Comme la liste des « Eleven Gentlemen of Charleston » permet de le constater, bien peu d’entre-eux étaient nés sur le sol américain. Seuls les Français de Grasse-Tilly et son beau-père Delahogue étaient catholiques, les autres, tous pratiquants, étant juifs ou protestants, membres de l’Eglise réformée. Mais tous participèrent grandement à la fin de la domination britannique et à l’émergence du patriotisme américain, exprimée par la devise des États-Unis « E Pluribus Unum », inscrite sur le parchemin et serrée dans le bec de l’aigle du Grand Sceau des États-Unis. Cette devise rappelle que par l’union des Treize Colonies originelles et la diversité de leurs citoyens est née une nouvelle nation unique.
Pour ceux qui voudraient en savoir plus, il faut savoir qu’en 1911, le Suprême Conseil « Mother of the World » a commencé la construction d’un nouveau siège à Washington DC, appelé la Maison du Temple. Situé au 1733 Sixteenth Street, sur Dupont Circle, à un peu plus d’un kilomètre et demi de la Maison-Blanche, le bâtiment abrite également une bibliothèque publique qui dispose d’une des plus grandes collections du poète écossais et franc-maçon Robert Burns.

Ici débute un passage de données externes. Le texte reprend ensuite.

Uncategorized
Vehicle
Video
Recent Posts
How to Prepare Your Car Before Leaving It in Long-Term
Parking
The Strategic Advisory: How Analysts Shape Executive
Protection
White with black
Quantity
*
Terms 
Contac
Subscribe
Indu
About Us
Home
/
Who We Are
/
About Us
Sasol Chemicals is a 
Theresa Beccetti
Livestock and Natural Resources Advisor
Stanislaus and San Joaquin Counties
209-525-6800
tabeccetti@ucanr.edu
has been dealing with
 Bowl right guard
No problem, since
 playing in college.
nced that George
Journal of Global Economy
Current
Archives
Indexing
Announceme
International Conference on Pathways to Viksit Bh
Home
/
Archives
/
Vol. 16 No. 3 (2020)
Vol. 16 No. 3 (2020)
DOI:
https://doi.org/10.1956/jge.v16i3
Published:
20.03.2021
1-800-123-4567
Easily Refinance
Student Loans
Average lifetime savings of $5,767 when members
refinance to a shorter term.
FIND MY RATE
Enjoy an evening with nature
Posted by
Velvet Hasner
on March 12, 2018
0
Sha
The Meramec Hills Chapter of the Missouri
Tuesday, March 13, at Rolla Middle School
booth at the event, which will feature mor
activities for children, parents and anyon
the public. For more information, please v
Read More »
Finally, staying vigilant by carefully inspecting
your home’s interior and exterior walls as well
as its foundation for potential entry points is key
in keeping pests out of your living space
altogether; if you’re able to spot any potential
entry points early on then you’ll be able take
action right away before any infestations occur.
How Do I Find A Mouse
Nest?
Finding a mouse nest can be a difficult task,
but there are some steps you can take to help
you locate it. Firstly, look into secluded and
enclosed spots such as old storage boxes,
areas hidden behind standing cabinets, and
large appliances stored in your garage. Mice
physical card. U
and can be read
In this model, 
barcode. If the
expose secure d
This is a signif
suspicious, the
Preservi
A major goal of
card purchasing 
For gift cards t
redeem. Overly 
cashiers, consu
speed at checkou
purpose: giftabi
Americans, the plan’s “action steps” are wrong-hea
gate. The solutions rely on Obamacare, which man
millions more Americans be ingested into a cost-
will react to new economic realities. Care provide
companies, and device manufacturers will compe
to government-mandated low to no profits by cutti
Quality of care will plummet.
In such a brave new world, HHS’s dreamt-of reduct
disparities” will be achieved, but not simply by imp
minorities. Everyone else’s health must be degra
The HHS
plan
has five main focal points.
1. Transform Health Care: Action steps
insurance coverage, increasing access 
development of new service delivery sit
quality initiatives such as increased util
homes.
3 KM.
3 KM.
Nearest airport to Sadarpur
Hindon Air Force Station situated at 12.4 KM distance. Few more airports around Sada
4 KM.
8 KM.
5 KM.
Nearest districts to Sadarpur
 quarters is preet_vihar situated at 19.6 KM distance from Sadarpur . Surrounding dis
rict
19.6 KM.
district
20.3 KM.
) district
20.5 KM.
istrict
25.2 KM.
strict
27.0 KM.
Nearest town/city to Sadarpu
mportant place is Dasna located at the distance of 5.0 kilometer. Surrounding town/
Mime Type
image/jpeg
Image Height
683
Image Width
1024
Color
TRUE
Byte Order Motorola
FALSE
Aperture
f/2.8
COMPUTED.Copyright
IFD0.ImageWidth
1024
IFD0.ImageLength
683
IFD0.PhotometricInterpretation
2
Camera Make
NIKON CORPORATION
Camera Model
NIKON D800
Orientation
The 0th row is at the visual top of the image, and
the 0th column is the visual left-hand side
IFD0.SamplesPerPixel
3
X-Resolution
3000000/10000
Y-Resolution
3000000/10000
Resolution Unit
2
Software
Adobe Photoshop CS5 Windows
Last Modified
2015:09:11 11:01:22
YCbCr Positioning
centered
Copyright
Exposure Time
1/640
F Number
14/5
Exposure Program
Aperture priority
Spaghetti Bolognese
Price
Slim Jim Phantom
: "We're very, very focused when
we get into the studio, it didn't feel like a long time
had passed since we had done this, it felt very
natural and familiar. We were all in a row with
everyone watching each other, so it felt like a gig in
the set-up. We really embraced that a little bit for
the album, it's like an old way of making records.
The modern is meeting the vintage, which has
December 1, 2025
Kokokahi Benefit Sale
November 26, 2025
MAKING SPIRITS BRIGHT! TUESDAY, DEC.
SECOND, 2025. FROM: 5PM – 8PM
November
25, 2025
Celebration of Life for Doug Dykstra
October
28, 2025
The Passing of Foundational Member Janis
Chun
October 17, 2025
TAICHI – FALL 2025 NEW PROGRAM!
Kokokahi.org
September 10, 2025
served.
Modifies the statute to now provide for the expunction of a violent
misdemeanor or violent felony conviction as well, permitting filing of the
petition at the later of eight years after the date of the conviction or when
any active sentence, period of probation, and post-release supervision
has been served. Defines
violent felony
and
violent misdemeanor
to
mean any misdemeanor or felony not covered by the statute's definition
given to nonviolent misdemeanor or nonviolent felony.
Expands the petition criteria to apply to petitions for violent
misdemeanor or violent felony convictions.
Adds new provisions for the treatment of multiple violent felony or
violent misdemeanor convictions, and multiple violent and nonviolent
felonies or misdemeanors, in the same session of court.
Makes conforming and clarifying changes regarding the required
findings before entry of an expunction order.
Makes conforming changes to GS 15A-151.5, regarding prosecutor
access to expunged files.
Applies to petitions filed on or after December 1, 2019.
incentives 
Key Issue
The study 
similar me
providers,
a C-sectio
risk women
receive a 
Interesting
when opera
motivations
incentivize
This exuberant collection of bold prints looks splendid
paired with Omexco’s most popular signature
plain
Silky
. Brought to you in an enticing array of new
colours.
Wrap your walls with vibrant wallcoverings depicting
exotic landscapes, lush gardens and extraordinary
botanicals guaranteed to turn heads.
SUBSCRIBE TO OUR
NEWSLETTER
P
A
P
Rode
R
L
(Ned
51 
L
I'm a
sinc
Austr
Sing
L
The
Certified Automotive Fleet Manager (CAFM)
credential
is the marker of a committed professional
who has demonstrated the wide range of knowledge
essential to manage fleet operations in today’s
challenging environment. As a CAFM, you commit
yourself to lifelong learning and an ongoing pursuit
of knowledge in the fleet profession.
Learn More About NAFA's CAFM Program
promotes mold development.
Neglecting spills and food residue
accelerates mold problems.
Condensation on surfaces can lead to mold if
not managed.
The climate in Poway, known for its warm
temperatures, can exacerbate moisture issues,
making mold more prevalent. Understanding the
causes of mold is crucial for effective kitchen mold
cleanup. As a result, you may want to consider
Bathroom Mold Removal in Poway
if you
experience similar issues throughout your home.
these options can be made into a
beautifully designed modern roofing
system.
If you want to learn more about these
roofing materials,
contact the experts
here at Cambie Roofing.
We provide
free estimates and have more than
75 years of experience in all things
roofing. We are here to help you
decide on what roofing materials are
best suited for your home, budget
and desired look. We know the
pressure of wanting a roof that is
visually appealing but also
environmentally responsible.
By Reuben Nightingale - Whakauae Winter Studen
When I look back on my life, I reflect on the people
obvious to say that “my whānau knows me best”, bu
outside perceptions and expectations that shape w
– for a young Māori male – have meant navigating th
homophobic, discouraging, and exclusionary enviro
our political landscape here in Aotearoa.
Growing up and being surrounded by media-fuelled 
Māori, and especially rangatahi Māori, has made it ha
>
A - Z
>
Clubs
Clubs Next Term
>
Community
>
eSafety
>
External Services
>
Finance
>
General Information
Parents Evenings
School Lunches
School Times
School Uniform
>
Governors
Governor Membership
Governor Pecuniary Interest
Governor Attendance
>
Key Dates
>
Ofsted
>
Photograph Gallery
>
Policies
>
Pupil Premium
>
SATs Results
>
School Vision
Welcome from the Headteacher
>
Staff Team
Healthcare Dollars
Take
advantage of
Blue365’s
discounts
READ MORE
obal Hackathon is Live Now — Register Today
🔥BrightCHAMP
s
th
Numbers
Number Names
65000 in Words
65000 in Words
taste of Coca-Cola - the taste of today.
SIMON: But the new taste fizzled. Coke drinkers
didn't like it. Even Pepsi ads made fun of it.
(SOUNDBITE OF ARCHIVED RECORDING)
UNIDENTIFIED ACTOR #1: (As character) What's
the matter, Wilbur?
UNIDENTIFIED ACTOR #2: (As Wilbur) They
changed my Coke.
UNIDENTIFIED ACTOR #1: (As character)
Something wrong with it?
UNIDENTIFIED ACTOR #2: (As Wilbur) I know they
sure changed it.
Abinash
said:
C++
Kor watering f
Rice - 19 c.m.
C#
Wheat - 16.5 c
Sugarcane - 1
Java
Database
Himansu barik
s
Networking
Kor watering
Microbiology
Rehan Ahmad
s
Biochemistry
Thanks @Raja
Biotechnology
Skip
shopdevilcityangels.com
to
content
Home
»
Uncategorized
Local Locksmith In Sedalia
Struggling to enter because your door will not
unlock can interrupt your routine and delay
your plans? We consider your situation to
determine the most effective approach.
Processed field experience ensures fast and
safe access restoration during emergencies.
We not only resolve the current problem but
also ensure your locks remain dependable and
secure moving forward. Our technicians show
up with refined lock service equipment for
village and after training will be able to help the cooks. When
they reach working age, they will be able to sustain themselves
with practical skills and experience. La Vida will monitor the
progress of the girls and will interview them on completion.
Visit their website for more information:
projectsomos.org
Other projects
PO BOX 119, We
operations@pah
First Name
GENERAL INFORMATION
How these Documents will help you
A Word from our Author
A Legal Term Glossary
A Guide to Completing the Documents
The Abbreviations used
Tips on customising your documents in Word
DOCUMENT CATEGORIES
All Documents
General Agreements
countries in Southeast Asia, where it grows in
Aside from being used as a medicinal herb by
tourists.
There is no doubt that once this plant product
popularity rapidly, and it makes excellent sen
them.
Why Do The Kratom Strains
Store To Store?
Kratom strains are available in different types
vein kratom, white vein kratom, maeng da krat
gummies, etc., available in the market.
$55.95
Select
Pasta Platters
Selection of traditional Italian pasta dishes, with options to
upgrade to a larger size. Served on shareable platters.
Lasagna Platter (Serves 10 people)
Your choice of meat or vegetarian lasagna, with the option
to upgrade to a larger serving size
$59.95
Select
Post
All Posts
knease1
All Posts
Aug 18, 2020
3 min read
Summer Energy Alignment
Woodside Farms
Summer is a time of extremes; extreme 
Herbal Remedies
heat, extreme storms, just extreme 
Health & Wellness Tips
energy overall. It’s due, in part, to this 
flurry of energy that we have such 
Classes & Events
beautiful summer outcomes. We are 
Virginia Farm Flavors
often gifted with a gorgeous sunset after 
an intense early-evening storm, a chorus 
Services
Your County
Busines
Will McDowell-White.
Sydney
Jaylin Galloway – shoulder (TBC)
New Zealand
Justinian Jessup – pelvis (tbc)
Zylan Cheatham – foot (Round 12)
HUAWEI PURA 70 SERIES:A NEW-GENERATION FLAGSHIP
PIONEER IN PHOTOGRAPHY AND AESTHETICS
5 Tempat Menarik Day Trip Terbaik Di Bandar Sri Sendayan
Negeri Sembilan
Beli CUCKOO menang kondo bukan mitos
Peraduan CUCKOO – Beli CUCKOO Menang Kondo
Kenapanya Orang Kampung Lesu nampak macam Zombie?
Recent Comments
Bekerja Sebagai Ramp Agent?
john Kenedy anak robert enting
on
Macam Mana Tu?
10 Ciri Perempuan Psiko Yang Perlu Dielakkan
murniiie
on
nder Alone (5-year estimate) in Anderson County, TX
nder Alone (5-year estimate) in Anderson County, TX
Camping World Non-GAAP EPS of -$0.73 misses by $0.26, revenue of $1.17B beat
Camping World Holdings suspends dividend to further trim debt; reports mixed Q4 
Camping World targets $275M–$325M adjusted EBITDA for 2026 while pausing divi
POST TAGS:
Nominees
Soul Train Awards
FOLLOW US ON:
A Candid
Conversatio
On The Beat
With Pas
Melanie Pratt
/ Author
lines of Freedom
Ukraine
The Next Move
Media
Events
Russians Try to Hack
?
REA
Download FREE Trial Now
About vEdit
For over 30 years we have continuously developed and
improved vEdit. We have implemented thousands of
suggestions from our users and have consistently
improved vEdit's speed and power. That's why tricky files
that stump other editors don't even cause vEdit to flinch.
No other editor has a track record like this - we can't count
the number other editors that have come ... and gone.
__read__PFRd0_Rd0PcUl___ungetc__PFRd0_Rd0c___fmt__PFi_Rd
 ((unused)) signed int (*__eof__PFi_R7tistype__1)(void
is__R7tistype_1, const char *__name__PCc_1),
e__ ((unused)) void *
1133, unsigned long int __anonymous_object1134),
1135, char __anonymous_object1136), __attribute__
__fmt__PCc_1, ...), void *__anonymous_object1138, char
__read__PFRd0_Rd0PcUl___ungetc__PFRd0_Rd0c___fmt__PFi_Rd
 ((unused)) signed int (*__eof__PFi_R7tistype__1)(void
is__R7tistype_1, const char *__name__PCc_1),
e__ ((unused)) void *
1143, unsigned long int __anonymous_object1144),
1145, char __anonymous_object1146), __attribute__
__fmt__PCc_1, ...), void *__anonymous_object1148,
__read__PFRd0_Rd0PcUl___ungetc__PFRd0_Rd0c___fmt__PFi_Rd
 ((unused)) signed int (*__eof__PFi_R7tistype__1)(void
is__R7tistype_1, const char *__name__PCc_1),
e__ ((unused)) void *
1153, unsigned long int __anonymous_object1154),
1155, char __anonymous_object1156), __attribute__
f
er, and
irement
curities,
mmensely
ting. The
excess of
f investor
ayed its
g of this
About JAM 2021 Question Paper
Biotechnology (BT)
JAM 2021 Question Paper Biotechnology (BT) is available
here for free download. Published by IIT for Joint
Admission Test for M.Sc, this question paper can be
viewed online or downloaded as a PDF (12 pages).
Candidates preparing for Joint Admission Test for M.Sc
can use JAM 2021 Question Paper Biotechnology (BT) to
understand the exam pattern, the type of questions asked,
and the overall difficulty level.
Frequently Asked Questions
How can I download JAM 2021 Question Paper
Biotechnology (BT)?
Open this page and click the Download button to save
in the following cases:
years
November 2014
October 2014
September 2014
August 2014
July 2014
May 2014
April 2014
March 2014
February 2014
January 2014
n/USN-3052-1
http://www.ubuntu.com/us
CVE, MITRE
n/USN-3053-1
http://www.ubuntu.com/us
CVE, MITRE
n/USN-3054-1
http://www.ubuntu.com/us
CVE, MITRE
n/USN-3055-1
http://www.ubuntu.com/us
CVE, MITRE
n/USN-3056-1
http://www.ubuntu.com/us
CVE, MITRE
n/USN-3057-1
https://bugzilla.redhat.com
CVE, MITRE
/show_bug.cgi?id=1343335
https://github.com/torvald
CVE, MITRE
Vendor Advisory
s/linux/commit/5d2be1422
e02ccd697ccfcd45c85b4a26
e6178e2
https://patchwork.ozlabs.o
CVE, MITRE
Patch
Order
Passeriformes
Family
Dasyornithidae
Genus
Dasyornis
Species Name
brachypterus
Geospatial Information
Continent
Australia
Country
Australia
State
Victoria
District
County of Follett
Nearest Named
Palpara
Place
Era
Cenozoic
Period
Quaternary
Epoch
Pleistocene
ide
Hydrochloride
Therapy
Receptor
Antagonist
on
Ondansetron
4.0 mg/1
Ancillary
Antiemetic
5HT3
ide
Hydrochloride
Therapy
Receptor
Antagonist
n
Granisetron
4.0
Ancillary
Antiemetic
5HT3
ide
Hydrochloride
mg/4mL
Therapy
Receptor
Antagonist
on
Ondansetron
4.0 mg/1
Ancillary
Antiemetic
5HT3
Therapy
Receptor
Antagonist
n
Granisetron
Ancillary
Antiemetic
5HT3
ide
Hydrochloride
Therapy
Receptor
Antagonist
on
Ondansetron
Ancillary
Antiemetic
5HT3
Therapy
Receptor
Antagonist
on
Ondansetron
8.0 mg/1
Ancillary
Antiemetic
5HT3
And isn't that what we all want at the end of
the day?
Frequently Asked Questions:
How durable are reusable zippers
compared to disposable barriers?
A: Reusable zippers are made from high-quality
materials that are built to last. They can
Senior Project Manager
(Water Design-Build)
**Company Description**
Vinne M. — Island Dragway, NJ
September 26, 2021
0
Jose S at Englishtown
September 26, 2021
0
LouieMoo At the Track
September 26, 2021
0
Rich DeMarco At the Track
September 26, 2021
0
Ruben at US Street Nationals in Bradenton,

Très bonne synthèse à conserver !
Merci
Excellente présentation.
Juste une précision: les trois premiers grades que pratiquaient nos frères revenant en France en 1804 étaient ceux que pratiquaient très majoritairement les américains dans le plus pur style des Anciens. Ils ignoraient le style des modernes pratiqué en France. Il leur a fallu adapter les trois premiers grades, d’où le style spécifique de ceux-ci au REAA qui empruntent de nombreux éléments textuels au régulateur des maçons et formels du rite français comme le tableau au milieu de la loge et l’autel à L’Orient et non au centre de la loge comme le veut la tradition des anciens (cf rite York et standard d’Ecosse). ceci par touches successives pour ne trouver sa forme à peu près définitive qu’en 1829.